Count how many lines of the data below contain the string "from"; the reply should be that number alone.
============================================================
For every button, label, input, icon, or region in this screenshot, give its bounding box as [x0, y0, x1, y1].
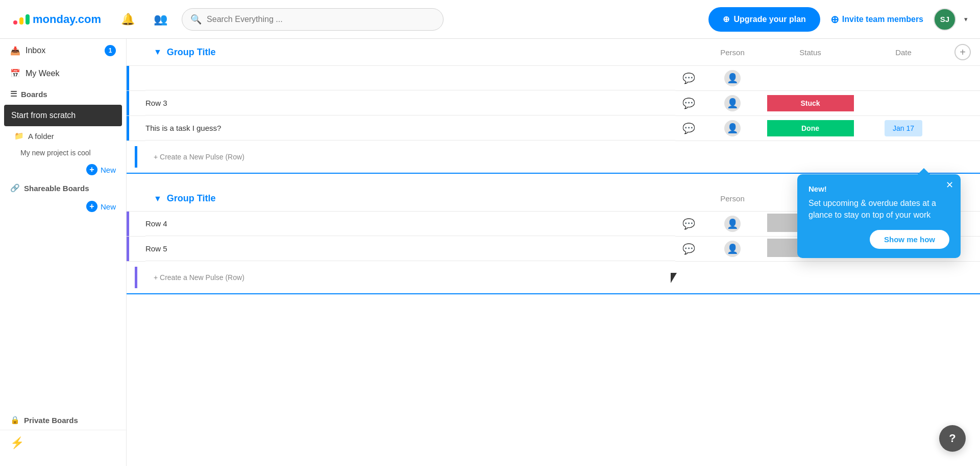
- row4-chat[interactable]: 💬: [675, 212, 702, 237]
- person-avatar-row4[interactable]: 👤: [724, 216, 741, 232]
- row5-name-text: Row 5: [145, 244, 167, 253]
- row4-name[interactable]: Row 4: [145, 212, 675, 236]
- group2-bar-spacer: [127, 186, 145, 212]
- row-hidden-person: 👤: [702, 66, 763, 91]
- sidebar-item-start-from-scratch[interactable]: Start from scratch: [4, 105, 122, 126]
- invite-button[interactable]: ⊕ Invite team members: [830, 13, 923, 26]
- row5-person: 👤: [702, 237, 763, 262]
- row-hidden-status: [763, 66, 857, 91]
- group1-bar-spacer: [127, 39, 145, 66]
- shareable-new-button[interactable]: + New: [86, 201, 116, 212]
- group1-title: Group Title: [167, 47, 216, 58]
- group2-chat-col-header: [675, 186, 702, 212]
- row-task-chat[interactable]: 💬: [675, 116, 702, 141]
- row-task-bar: [127, 116, 145, 141]
- row-hidden-name: [145, 66, 675, 90]
- invite-icon: ⊕: [830, 13, 839, 26]
- row4-bar: [127, 212, 145, 237]
- group2-title-cell: ▼ Group Title: [145, 186, 675, 212]
- topnav: monday.com 🔔 👥 🔍 ⊕ Upgrade your plan ⊕ I…: [0, 0, 980, 39]
- group1-create-bar: [127, 141, 145, 174]
- team-button[interactable]: 👥: [149, 8, 172, 31]
- sidebar: 📥 Inbox 1 📅 My Week ☰ Boards Start from …: [0, 39, 127, 466]
- row4-name-text: Row 4: [145, 219, 167, 228]
- group1-header-row: ▼ Group Title Person Status Date +: [127, 39, 980, 66]
- group1-title-cell: ▼ Group Title: [145, 39, 675, 66]
- group1-person-col-header: Person: [702, 39, 763, 66]
- notifications-button[interactable]: 🔔: [116, 8, 139, 31]
- group1-row-3: Row 3 💬 👤 Stuck: [127, 91, 980, 116]
- sidebar-boards-section[interactable]: ☰ Boards: [0, 84, 126, 104]
- row5-bar: [127, 237, 145, 262]
- group1-add-col-cell: +: [949, 39, 980, 66]
- group2-chevron[interactable]: ▼: [154, 194, 162, 203]
- shareable-new-circle-icon: +: [86, 201, 97, 212]
- row3-status[interactable]: Stuck: [763, 91, 857, 116]
- group1-date-col-header: Date: [857, 39, 949, 66]
- sidebar-bolt-row[interactable]: ⚡: [0, 430, 126, 456]
- help-button[interactable]: ?: [939, 425, 966, 452]
- tooltip-close-button[interactable]: ✕: [946, 180, 953, 190]
- cursor: [671, 273, 679, 284]
- myweek-label: My Week: [26, 69, 59, 78]
- upgrade-button[interactable]: ⊕ Upgrade your plan: [708, 7, 820, 32]
- content-area: ▼ Group Title Person Status Date +: [127, 39, 980, 466]
- group1-chevron[interactable]: ▼: [154, 48, 162, 57]
- avatar-caret[interactable]: ▾: [964, 15, 968, 23]
- row-bar-hidden: [127, 66, 145, 91]
- tooltip-action-button[interactable]: Show me how: [870, 230, 949, 249]
- upgrade-icon: ⊕: [723, 14, 729, 24]
- sidebar-folder[interactable]: 📁 A folder: [0, 127, 126, 145]
- group1-row-task: This is a task I guess? 💬 👤 Done Jan 17: [127, 116, 980, 141]
- board-table-1: ▼ Group Title Person Status Date +: [127, 39, 980, 174]
- logo: monday.com: [12, 10, 101, 29]
- shareable-new-btn-row: + New: [0, 198, 126, 215]
- search-icon: 🔍: [190, 14, 202, 25]
- shareable-boards-label: Shareable Boards: [24, 184, 89, 193]
- row3-name[interactable]: Row 3: [145, 91, 675, 115]
- row5-name[interactable]: Row 5: [145, 237, 675, 261]
- group1-row-hidden: 💬 👤: [127, 66, 980, 91]
- row5-chat[interactable]: 💬: [675, 237, 702, 262]
- sidebar-project-item[interactable]: My new project is cool: [0, 145, 126, 161]
- person-avatar-hidden[interactable]: 👤: [724, 70, 741, 86]
- boards-menu-icon: ☰: [10, 89, 17, 99]
- person-avatar-row3[interactable]: 👤: [724, 95, 741, 111]
- row3-name-text: Row 3: [145, 99, 167, 107]
- row4-person: 👤: [702, 212, 763, 237]
- group1-create-row[interactable]: + Create a New Pulse (Row): [127, 141, 980, 174]
- sidebar-item-myweek[interactable]: 📅 My Week: [0, 62, 126, 84]
- bolt-icon: ⚡: [10, 436, 24, 450]
- row-task-person: 👤: [702, 116, 763, 141]
- sidebar-shareable-boards-section[interactable]: 🔗 Shareable Boards: [0, 178, 126, 198]
- search-input[interactable]: [207, 15, 435, 24]
- row3-chat[interactable]: 💬: [675, 91, 702, 116]
- avatar[interactable]: SJ: [934, 8, 956, 31]
- sidebar-item-inbox[interactable]: 📥 Inbox 1: [0, 39, 126, 62]
- row-task-status[interactable]: Done: [763, 116, 857, 141]
- person-avatar-row5[interactable]: 👤: [724, 241, 741, 257]
- svg-rect-2: [26, 14, 30, 25]
- tooltip-popup: ✕ New! Set upcoming & overdue dates at a…: [797, 174, 961, 258]
- row3-bar: [127, 91, 145, 116]
- boards-label: Boards: [21, 90, 47, 99]
- start-from-scratch-label: Start from scratch: [11, 111, 76, 120]
- row-hidden-chat[interactable]: 💬: [675, 66, 702, 91]
- help-label: ?: [949, 432, 955, 445]
- monday-logo-icon: [12, 10, 31, 29]
- group2-create-label: + Create a New Pulse (Row): [145, 262, 980, 294]
- lock-icon: 🔒: [10, 415, 20, 425]
- group2-create-row[interactable]: + Create a New Pulse (Row): [127, 262, 980, 294]
- people-icon: 👥: [154, 13, 167, 26]
- boards-new-button[interactable]: + New: [86, 164, 116, 175]
- person-avatar-task[interactable]: 👤: [724, 120, 741, 136]
- folder-icon: 📁: [14, 131, 24, 141]
- group1-add-col-button[interactable]: +: [954, 44, 971, 60]
- row-task-date[interactable]: Jan 17: [857, 116, 949, 141]
- tooltip-message: Set upcoming & overdue dates at a glance…: [808, 197, 949, 221]
- row3-person: 👤: [702, 91, 763, 116]
- row-task-name[interactable]: This is a task I guess?: [145, 116, 675, 141]
- boards-new-label: New: [101, 166, 116, 174]
- inbox-badge: 1: [105, 45, 116, 56]
- avatar-initials: SJ: [940, 15, 949, 24]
============================================================
▶ _Worked solution_
3